Sometimes

Forgetful missings, 
the repetitions of a year and half now behind me. 

A most bizarre sense of duality: 

seeing clearly our insurmountable incompatibility
(thank gaia for the burn alone, for the money that stays in my pocket, for the openness that i am blessed to retain, for the arguments I haven't had to have, for the words of a wicked woman that tore me into puddles of emasculated hopelessness, for the jealousy that no longer overwhelms my disposition, for that empty hope that I no longer have to strain to keep nestled against my heaving chest), 

while also rationally perceiving what cherishments are now lacking
(somehow still pining for that distant bosom, for the adventure, for the intensity of endurances before unknown, for the sexual achievements of those two impassioned lycanthropes I clearly remember tearing into each other, for those moments when I did it right {the right song, the right words, the right apology, the right direction, the right lessons absorbed}, that fucking mouth drawing raw magic from my spine and toes, for the precarious energy that neither of us hesitated to embrace, for those fleeting moments when I could picture my own spawn emerging from the walls of her body {into the world, to learn, to teach, to just be goddam cute!}, for the memories).
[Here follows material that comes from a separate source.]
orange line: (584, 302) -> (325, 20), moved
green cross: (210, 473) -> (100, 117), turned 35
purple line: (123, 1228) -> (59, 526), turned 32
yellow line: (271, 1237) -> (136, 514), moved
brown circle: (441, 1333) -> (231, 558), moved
There is no doubt necessary to understand that we both did it wrong. So much to learn about respecting and being respectable for both camps; it is overwhelming how much understanding is left to gain for us each. 
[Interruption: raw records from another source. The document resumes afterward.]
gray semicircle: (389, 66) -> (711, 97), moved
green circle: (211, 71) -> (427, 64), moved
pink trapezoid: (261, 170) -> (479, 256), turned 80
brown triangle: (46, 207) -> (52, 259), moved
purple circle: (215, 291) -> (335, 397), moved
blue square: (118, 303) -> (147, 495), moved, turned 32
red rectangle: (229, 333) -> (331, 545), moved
I made countless mistakes myself; these stand out to me with more significance than any trespass that she left unhealed, for I know only one person that can be helped from my reflections. 
I was outrageously unfaithful, weak by anyone's standards, impatient, too horny to function as a reasonable being, impulsive, and dishonest. There are few things I can imagine that I would not have done to get (back) into her sensual graces. I was a monster.
It's hard not to grin, looking back on so many times that I was just a complete fucking bastard. Silly bear, what was there to gain? This is no exercise in blame, though, for our combined energies were innately dangerous in enclosed circumstances. With enough pressure to burst or break under, I recall countless savage and primal flesh wounds enacted for reasons we may have not even known in the moment... I know I did not deserve respect, even though it was hard to resist asking for.

BUT...
I dont regret any of it. I forgive her. I forgive me (although I still deserve to be spanked horribly for a long time to come for some of my exploits). 
I had an often unbearable weight of love in my soul for that human, and I wouldn't have it any other way. So I embrace this sense of simultaneous missing/repulsion that I now carry. It is fucking heavy, though!
But here I am, learning, loving anew, finding so much more to learn than I could have imagined. Gaia has been so kind to me. The shattering sound my heart made attracted new wonderful wolves to scarf me down. 



Ah, it feels so good to get this out! Out! Out! Into the light of the moon, to dance in the flowered whispers of the greater spirits, I call you OUT! 

I love this life, and hold great gratitude for the ride.